Typically, child immunization is provided during fixed immunization days where a large number of mothers, depending on the size of the catchment population, bring their children for immunization. In such a situation, it was determined based on qualitative time-and-motion observation that it will not be desirable or even possible for the RHM to discuss family planning while at the same time attending to their immunization tasks. But it is possible for trained BHWs to engage the mothers for a short interview while these mothers are waiting for their turn to have their children immunized and to provide those with unmet need with information regarding the availability of modern family planning services in the facility.

In the first few rounds of interviews conducted in the treatment sites, the BHWs were asked to observe and learn from the process so that it will be easy for them to administer the tools. For the succeeding interviews, a Local Technical Assistance Provider (LTAP) assisted the BHWs in administering the tools and providing additional copies of the forms.

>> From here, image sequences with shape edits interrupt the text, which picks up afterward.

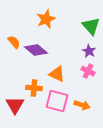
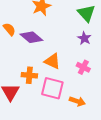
pink cross: (88, 71) -> (83, 67), moved
orange arrow: (82, 105) -> (77, 101), moved

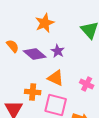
purple star: (84, 38) -> (58, 51), moved

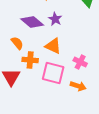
orange semicircle: (13, 46) -> (17, 43), moved
pink cross: (87, 84) -> (80, 62), moved

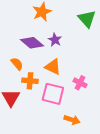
orange arrow: (78, 86) -> (72, 120), moved

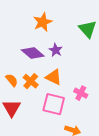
orange semicircle: (17, 64) -> (12, 80), moved
orange cross: (30, 81) -> (31, 81), moved, turned 35

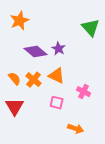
orange star: (43, 22) -> (20, 21), moved
pink square: (54, 104) -> (57, 103), size x0.6

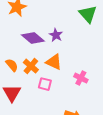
pink square: (57, 103) -> (45, 84), moved

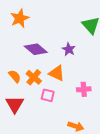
purple star: (56, 35) -> (69, 49), moved
pink cross: (81, 78) -> (84, 89), turned -32

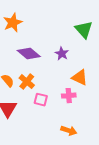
orange triangle: (57, 73) -> (80, 78), moved
pink cross: (84, 89) -> (69, 96), moved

For each of the sites, the following were the steps followed in the administration of the tools and the conduct of the interviews.

-  Treatment Site

Step 1: The BHW waits for mother to complete the registration.

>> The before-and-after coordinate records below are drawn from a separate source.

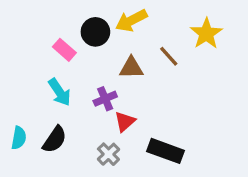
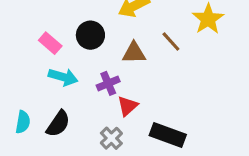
black circle: (95, 32) -> (90, 35), moved
pink rectangle: (64, 50) -> (50, 43), moved
cyan arrow: (60, 92) -> (63, 77), turned -40

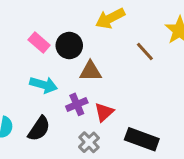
pink rectangle: (50, 43) -> (39, 42), moved
brown triangle: (134, 53) -> (90, 71), moved
purple cross: (108, 83) -> (77, 104), moved

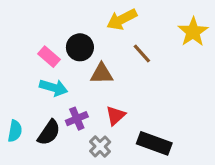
pink rectangle: (39, 42) -> (49, 57), moved
brown line: (145, 52) -> (142, 54), moved
purple cross: (77, 104) -> (77, 119), moved

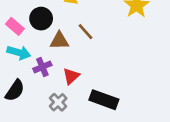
brown line: (142, 54) -> (86, 32), moved
purple cross: (77, 119) -> (42, 67), moved

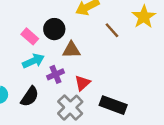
brown line: (86, 32) -> (112, 30), moved
cyan arrow: (19, 53) -> (33, 61), turned -40
gray cross: (58, 102) -> (70, 108), size x1.5

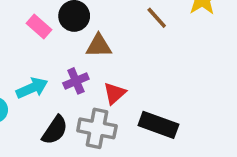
cyan arrow: (33, 61) -> (32, 88), moved
black semicircle: (30, 96) -> (55, 130), moved
gray cross: (70, 108) -> (97, 128), turned -35

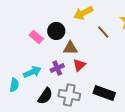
red triangle: (115, 93) -> (79, 65), moved

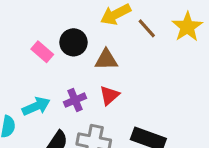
brown line: (103, 32) -> (147, 28), moved
brown triangle: (70, 48) -> (106, 60), moved

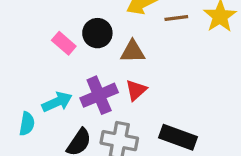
brown line: (147, 28) -> (176, 18), turned -55
purple cross: (75, 100) -> (99, 95), size x1.5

Step 2: The BHW introduces herself and the objectives of the survey.

Step 3: The BHW asks the mother for consent to be interviewed

a.  If mother does not want to be interviewed, the BHW thanked the mother and proceeded to the next mother and starts with Step 1.

b.  If mother gives consent to be interviewed, the BHW proceeded to Step 4.

Step 4: The BHW conducts the interviews using Form 2, Form 3a and Form 3b.

Step 5: The BHW completes Form 4.

Step 6: At the end of the day, the BHW consolidates and endorses the filled-out Form 1 and Form 4 to his/her respective PHN/RHM.